Print the records exactly. Miss nothing.

**Records supplied:**

# # # # # # #

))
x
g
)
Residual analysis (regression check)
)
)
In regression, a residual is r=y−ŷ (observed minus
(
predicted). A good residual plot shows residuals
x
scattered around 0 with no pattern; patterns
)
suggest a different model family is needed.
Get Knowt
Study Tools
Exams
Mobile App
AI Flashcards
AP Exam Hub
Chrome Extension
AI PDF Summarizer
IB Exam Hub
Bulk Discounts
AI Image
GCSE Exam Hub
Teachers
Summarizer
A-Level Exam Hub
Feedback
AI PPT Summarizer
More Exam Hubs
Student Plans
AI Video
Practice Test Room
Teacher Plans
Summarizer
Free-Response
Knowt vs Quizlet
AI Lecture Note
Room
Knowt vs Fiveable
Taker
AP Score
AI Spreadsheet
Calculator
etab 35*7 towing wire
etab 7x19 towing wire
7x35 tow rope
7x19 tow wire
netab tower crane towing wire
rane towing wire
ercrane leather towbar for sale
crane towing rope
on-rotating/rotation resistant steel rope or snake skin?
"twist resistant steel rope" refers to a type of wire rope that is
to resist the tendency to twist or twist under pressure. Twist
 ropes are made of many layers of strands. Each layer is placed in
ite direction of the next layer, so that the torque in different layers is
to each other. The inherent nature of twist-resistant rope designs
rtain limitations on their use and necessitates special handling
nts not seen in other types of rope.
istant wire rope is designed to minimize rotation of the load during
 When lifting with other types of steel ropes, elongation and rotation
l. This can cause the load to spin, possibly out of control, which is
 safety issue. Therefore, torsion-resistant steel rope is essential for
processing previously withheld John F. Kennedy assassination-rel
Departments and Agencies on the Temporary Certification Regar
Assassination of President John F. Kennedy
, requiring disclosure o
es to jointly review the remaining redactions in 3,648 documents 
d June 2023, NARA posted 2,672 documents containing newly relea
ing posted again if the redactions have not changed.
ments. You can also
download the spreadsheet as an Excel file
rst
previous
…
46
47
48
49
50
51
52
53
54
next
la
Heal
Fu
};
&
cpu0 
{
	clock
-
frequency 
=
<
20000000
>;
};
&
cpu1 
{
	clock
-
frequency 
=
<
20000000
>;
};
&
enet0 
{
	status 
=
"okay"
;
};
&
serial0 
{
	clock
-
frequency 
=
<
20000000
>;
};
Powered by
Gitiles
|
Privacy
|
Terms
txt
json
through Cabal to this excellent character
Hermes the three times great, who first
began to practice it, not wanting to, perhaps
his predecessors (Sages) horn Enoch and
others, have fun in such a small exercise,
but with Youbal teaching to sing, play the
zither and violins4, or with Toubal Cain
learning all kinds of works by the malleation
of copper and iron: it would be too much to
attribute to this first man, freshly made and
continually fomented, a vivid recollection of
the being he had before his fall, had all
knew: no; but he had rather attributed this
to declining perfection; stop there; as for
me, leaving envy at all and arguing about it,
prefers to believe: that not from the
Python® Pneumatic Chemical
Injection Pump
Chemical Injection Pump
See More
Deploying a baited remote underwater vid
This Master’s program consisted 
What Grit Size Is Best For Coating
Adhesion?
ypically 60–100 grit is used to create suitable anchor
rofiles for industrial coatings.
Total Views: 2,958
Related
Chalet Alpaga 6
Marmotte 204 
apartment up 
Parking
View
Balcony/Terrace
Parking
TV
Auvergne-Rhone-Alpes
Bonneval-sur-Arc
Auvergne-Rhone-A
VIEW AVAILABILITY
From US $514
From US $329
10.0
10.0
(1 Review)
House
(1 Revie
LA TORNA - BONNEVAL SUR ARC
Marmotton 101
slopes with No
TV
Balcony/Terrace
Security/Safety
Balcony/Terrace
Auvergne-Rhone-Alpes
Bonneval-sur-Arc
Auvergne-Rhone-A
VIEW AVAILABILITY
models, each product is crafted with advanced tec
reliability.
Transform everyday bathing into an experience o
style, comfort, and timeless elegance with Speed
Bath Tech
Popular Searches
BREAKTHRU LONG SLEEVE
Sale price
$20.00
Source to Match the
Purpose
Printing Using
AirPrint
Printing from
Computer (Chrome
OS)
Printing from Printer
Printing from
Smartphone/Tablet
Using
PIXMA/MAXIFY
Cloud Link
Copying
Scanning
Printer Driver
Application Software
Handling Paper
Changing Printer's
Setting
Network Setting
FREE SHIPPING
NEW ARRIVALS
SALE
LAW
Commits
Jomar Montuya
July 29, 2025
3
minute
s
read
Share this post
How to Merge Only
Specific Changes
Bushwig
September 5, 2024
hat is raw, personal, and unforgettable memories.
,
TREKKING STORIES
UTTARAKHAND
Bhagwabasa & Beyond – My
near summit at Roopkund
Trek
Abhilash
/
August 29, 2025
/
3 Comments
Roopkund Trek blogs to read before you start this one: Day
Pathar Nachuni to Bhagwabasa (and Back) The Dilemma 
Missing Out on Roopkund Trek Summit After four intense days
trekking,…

# # # # # # #

**Exercise solution:**
))
x
g
)
Residual analysis (regression check)
)
)
In regression, a residual is r=y−ŷ (observed minus
(
predicted). A good residual plot shows residuals
x
scattered around 0 with no pattern; patterns
)
suggest a different model family is needed.
Get Knowt
Study Tools
Exams
Mobile App
AI Flashcards
AP Exam Hub
Chrome Extension
AI PDF Summarizer
IB Exam Hub
Bulk Discounts
AI Image
GCSE Exam Hub
Teachers
Summarizer
A-Level Exam Hub
Feedback
AI PPT Summarizer
More Exam Hubs
Student Plans
AI Video
Practice Test Room
Teacher Plans
Summarizer
Free-Response
Knowt vs Quizlet
AI Lecture Note
Room
Knowt vs Fiveable
Taker
AP Score
AI Spreadsheet
Calculator
etab 35*7 towing wire
etab 7x19 towing wire
7x35 tow rope
7x19 tow wire
netab tower crane towing wire
rane towing wire
ercrane leather towbar for sale
crane towing rope
on-rotating/rotation resistant steel rope or snake skin?
"twist resistant steel rope" refers to a type of wire rope that is
to resist the tendency to twist or twist under pressure. Twist
 ropes are made of many layers of strands. Each layer is placed in
ite direction of the next layer, so that the torque in different layers is
to each other. The inherent nature of twist-resistant rope designs
rtain limitations on their use and necessitates special handling
nts not seen in other types of rope.
istant wire rope is designed to minimize rotation of the load during
 When lifting with other types of steel ropes, elongation and rotation
l. This can cause the load to spin, possibly out of control, which is
 safety issue. Therefore, torsion-resistant steel rope is essential for
processing previously withheld John F. Kennedy assassination-rel
Departments and Agencies on the Temporary Certification Regar
Assassination of President John F. Kennedy
, requiring disclosure o
es to jointly review the remaining redactions in 3,648 documents 
d June 2023, NARA posted 2,672 documents containing newly relea
ing posted again if the redactions have not changed.
ments. You can also
download the spreadsheet as an Excel file
rst
previous
…
46
47
48
49
50
51
52
53
54
next
la
Heal
Fu
};
&
cpu0 
{
	clock
-
frequency 
=
<
20000000
>;
};
&
cpu1 
{
	clock
-
frequency 
=
<
20000000
>;
};
&
enet0 
{
	status 
=
"okay"
;
};
&
serial0 
{
	clock
-
frequency 
=
<
20000000
>;
};
Powered by
Gitiles
|
Privacy
|
Terms
txt
json
through Cabal to this excellent character
Hermes the three times great, who first
began to practice it, not wanting to, perhaps
his predecessors (Sages) horn Enoch and
others, have fun in such a small exercise,
but with Youbal teaching to sing, play the
zither and violins4, or with Toubal Cain
learning all kinds of works by the malleation
of copper and iron: it would be too much to
attribute to this first man, freshly made and
continually fomented, a vivid recollection of
the being he had before his fall, had all
knew: no; but he had rather attributed this
to declining perfection; stop there; as for
me, leaving envy at all and arguing about it,
prefers to believe: that not from the
Python® Pneumatic Chemical
Injection Pump
Chemical Injection Pump
See More
Deploying a baited remote underwater vid
This Master’s program consisted 
What Grit Size Is Best For Coating
Adhesion?
ypically 60–100 grit is used to create suitable anchor
rofiles for industrial coatings.
Total Views: 2,958
Related
Chalet Alpaga 6
Marmotte 204 
apartment up 
Parking
View
Balcony/Terrace
Parking
TV
Auvergne-Rhone-Alpes
Bonneval-sur-Arc
Auvergne-Rhone-A
VIEW AVAILABILITY
From US $514
From US $329
10.0
10.0
(1 Review)
House
(1 Revie
LA TORNA - BONNEVAL SUR ARC
Marmotton 101
slopes with No
TV
Balcony/Terrace
Security/Safety
Balcony/Terrace
Auvergne-Rhone-Alpes
Bonneval-sur-Arc
Auvergne-Rhone-A
VIEW AVAILABILITY
models, each product is crafted with advanced tec
reliability.
Transform everyday bathing into an experience o
style, comfort, and timeless elegance with Speed
Bath Tech
Popular Searches
BREAKTHRU LONG SLEEVE
Sale price
$20.00
Source to Match the
Purpose
Printing Using
AirPrint
Printing from
Computer (Chrome
OS)
Printing from Printer
Printing from
Smartphone/Tablet
Using
PIXMA/MAXIFY
Cloud Link
Copying
Scanning
Printer Driver
Application Software
Handling Paper
Changing Printer's
Setting
Network Setting
FREE SHIPPING
NEW ARRIVALS
SALE
LAW
Commits
Jomar Montuya
July 29, 2025
3
minute
s
read
Share this post
How to Merge Only
Specific Changes
Bushwig
September 5, 2024
hat is raw, personal, and unforgettable memories.
,
TREKKING STORIES
UTTARAKHAND
Bhagwabasa & Beyond – My
near summit at Roopkund
Trek
Abhilash
/
August 29, 2025
/
3 Comments
Roopkund Trek blogs to read before you start this one: Day
Pathar Nachuni to Bhagwabasa (and Back) The Dilemma 
Missing Out on Roopkund Trek Summit After four intense days
trekking,…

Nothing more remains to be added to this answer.